Saved entries:
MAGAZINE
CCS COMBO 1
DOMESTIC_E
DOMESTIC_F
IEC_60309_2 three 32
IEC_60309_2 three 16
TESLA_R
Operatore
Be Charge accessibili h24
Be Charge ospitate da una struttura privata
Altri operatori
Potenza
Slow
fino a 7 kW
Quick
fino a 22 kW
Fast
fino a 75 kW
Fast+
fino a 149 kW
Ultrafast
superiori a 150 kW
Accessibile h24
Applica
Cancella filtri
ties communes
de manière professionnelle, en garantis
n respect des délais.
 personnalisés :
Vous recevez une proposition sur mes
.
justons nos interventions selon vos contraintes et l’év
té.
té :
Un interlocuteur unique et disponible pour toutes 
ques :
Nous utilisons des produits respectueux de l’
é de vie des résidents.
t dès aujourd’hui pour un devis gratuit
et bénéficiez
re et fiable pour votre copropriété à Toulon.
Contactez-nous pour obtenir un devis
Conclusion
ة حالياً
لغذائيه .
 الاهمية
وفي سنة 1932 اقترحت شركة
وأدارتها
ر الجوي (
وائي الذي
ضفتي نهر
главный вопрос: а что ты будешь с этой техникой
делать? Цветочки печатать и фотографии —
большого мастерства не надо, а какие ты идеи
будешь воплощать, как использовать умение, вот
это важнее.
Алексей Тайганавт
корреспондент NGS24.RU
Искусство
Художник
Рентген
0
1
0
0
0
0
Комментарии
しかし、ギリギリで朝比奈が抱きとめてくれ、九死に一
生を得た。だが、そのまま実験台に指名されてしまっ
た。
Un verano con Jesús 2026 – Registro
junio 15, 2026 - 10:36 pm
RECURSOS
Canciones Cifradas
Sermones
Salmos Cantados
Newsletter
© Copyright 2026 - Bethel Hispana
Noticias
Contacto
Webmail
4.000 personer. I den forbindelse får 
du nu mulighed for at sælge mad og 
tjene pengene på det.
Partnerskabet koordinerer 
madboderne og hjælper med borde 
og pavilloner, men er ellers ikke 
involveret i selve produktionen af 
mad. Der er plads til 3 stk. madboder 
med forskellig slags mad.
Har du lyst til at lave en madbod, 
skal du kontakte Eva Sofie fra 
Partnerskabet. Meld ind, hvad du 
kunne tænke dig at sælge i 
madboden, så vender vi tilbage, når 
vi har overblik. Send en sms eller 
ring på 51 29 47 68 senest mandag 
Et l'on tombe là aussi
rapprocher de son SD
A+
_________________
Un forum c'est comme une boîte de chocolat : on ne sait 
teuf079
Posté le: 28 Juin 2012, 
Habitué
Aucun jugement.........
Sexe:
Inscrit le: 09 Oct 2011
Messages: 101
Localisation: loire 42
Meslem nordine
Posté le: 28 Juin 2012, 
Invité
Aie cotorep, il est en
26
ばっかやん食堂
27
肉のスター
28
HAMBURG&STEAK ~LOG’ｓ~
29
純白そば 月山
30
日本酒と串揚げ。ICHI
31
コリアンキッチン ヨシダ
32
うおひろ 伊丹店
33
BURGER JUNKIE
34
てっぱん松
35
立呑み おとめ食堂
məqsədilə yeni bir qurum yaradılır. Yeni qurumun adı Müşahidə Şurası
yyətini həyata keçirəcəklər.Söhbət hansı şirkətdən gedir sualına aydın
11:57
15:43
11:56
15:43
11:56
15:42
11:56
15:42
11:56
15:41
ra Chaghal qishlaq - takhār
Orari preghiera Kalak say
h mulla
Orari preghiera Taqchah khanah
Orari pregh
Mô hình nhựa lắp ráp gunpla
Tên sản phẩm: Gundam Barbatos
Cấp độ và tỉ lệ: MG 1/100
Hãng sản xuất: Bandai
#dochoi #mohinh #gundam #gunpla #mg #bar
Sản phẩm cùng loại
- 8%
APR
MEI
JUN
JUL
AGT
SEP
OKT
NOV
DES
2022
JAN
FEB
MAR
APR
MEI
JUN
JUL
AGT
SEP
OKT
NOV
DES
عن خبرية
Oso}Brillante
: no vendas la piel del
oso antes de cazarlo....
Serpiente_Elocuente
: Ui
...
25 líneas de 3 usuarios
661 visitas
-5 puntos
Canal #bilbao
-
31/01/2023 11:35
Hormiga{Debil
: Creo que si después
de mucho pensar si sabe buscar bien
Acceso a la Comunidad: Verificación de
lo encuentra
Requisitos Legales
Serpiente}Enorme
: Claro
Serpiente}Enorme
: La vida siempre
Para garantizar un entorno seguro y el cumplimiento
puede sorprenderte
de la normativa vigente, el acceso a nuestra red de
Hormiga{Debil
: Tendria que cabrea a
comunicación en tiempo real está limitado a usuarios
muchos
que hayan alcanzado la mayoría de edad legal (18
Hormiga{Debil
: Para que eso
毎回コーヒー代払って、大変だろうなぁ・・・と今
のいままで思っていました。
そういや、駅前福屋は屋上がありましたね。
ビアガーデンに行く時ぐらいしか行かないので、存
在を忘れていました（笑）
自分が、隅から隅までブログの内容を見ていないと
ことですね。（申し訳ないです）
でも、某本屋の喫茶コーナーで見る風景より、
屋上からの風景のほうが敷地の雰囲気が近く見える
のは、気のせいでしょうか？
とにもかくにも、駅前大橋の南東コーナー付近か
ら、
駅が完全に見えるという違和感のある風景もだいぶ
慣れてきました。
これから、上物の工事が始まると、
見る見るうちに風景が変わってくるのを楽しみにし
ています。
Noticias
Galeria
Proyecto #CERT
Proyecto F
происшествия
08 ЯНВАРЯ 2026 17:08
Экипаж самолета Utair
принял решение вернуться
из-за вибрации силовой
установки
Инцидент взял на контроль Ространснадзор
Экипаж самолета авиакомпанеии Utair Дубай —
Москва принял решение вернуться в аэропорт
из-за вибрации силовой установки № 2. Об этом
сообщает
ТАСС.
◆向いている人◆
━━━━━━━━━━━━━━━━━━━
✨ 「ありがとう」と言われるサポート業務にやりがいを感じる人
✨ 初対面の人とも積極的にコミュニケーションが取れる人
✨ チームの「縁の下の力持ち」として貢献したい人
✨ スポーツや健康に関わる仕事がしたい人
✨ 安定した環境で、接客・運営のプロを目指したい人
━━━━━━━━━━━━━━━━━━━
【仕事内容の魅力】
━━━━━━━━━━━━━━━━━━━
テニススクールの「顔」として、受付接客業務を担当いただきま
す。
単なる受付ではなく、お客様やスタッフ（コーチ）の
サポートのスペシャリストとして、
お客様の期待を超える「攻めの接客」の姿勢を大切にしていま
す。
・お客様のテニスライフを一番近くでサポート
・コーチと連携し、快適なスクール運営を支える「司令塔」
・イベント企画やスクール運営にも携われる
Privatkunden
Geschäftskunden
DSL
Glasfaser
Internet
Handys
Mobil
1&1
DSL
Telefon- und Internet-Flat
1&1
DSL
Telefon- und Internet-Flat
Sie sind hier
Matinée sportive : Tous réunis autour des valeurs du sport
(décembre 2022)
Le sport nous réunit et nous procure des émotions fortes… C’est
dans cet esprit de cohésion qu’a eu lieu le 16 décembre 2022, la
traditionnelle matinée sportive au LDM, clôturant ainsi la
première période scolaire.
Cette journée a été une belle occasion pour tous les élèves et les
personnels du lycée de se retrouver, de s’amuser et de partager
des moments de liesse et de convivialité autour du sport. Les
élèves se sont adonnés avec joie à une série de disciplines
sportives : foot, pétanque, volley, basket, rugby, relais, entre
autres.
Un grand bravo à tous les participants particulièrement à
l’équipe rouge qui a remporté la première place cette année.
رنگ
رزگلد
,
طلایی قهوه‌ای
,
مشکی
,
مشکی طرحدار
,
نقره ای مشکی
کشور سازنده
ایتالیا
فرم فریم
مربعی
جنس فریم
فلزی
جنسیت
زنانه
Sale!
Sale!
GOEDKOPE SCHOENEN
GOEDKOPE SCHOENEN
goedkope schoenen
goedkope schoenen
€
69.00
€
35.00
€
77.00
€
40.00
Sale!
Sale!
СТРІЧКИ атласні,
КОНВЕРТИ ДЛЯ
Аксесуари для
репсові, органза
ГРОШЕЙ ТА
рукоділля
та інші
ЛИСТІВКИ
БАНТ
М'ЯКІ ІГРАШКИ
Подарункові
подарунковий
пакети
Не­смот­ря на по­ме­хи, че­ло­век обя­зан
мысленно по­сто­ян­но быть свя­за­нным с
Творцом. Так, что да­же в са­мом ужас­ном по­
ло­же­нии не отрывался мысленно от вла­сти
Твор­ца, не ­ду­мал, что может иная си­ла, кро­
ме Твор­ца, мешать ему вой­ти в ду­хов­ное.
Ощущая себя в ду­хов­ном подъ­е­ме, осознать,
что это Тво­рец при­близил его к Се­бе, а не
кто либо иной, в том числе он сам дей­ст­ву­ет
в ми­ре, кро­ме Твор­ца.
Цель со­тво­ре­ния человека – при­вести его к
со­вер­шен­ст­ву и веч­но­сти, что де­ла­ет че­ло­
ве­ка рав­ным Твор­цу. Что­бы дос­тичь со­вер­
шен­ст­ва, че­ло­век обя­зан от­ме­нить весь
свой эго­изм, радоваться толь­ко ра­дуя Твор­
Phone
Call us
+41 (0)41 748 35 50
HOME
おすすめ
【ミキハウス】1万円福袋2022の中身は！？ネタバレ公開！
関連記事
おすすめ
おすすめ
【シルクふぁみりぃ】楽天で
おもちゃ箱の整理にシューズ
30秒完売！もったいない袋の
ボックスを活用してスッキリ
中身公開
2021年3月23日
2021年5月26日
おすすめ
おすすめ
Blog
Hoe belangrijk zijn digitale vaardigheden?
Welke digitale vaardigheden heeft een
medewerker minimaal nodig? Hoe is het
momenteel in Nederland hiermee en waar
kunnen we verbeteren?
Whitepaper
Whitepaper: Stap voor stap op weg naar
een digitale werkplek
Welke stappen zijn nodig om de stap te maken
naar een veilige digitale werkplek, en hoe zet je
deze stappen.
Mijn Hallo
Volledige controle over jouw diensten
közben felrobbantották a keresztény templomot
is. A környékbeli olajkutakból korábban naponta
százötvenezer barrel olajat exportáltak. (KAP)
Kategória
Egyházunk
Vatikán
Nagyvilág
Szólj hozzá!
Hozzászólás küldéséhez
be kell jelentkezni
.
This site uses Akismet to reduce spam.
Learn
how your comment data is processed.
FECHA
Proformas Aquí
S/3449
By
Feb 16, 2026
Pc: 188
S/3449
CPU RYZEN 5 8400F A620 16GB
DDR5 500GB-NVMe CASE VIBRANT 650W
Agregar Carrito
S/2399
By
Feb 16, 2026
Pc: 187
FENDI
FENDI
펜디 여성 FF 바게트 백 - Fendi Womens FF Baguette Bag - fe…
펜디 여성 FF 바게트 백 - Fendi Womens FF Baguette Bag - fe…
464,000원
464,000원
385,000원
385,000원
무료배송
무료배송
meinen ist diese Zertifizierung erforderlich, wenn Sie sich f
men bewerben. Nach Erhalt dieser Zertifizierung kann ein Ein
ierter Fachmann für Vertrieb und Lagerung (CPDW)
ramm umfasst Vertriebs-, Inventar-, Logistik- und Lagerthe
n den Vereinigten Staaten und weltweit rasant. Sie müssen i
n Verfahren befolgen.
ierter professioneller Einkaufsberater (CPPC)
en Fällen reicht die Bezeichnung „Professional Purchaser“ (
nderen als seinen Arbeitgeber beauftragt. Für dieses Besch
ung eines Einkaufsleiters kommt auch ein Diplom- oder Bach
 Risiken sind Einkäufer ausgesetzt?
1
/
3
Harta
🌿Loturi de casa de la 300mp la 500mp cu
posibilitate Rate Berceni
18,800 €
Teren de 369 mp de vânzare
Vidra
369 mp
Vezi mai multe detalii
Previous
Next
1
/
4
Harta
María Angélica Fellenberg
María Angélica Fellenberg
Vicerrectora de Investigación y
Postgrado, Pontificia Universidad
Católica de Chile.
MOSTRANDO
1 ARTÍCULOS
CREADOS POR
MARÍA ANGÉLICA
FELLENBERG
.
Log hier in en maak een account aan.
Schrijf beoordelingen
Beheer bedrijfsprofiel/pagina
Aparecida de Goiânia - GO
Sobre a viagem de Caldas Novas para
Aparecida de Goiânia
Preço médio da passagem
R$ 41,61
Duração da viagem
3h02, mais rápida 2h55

- What to work on -
Please transcribe exactly the lines above from the line that has "テニススクールの「顔」として、受付接客業務を担当いただきま" up to and including the line that has "Sie sind hier"; no other line belongs in the answer.

- Your solution -
テニススクールの「顔」として、受付接客業務を担当いただきま
す。
単なる受付ではなく、お客様やスタッフ（コーチ）の
サポートのスペシャリストとして、
お客様の期待を超える「攻めの接客」の姿勢を大切にしていま
す。
・お客様のテニスライフを一番近くでサポート
・コーチと連携し、快適なスクール運営を支える「司令塔」
・イベント企画やスクール運営にも携われる
Privatkunden
Geschäftskunden
DSL
Glasfaser
Internet
Handys
Mobil
1&1
DSL
Telefon- und Internet-Flat
1&1
DSL
Telefon- und Internet-Flat
Sie sind hier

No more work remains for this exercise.